In his statement, Malwarebytes stated that the data were “sold on the net and could be misused by criminals”. In its e-mail to the client, Malwarebytes revealed that the discovery had its origin in conventional dark web scans, possibly related to the 2024 Instagram API interface exposure event. It was reported that leaking information could lead to serious threats such as fishing attacks or account hijackings. Instagram responded by ignoring the recently received replacement of the password. “We have repaired the issue of allowing external parties to apply for re-ciphered mail for some users, and it needs to be clarified that our system has not been invaded and that the user Instagram account remains secure. You can ignore the e-mails, and we apologize for the trouble.”
“Instagram data leaks” were widely reported in several media after the Malwarebytes warned clients. The data were allegedly released free of charge in various hacker forums, and the publishers claimed that the data originated from the unconfirmed disclosure of Instagram API in 2024. The complete data set contains 170,1713 account information covering telephone numbers, user names, names, addresses, mailboxes and Instagram IDs. Not every record, however, contains complete information, but in part only ID and user names.
Disclosing data composition:ID: 17,015,503 user names: 16,553,662 e-mails: 6,233,162 telephone numbers: 3,494,383 names: 12,418,006 addresses: 1,335,727 network safety researchers on X claimed but did not provide conclusive evidence of the 2022 atoms. Meta indicated to the media that no API security incidents were observed in 2022 or 2024. However, Instagram did have an API data crawling incident before, and in 2017 a loophole led to the theft and trafficking of about 6 million account personal information. It is not clear whether the latest leak data is a compilation of information leaked in 2017 and recent years.

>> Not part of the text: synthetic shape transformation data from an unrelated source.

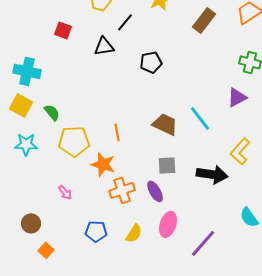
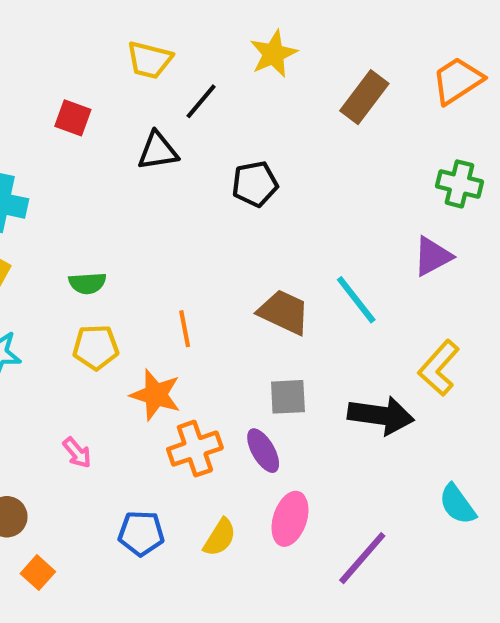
green semicircle: (52, 112) -> (87, 283), moved, turned 126
yellow pentagon: (74, 141) -> (96, 347), size x0.7

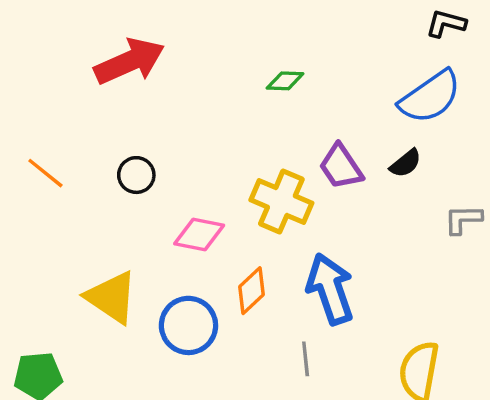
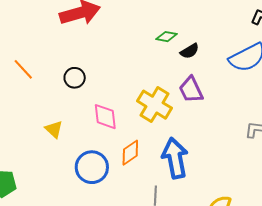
black semicircle: (406, 163) -> (190, 51), moved
pink diamond: (199, 235) -> (105, 117), turned 64
yellow triangle: (112, 297) -> (54, 129), moved, size x0.6

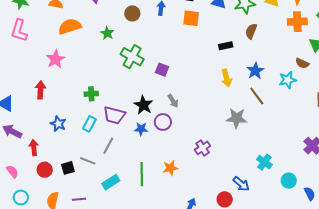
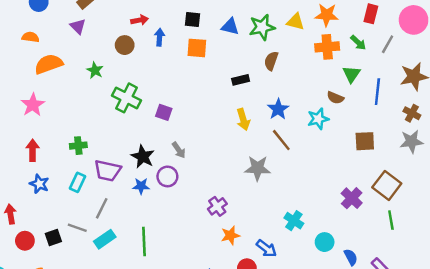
red arrow: (40, 90) -> (33, 150), moved
orange star: (170, 168) -> (230, 235), moved
cyan rectangle: (111, 182) -> (105, 239), moved

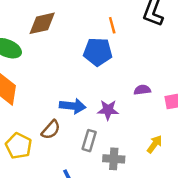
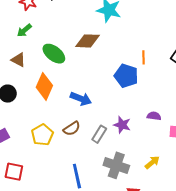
blue arrow: (73, 106) -> (81, 99), moved
gray rectangle: (89, 141) -> (99, 134), moved
gray cross: (114, 159) -> (116, 165), size x1.4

Fortunately, the leaking data did not contain password information and therefore there was no need to change the password. Relevant experts have warned that users need to be alert to targeted fishing attacks using this information, SMS fraud and social engineering attacks. Unlawful elements often use data leaks to try to steal additional information such as passwords. If you receive a password that is not initiated by yourself to reset the e-mail or SMS authentication code, you simply ignore the deletion.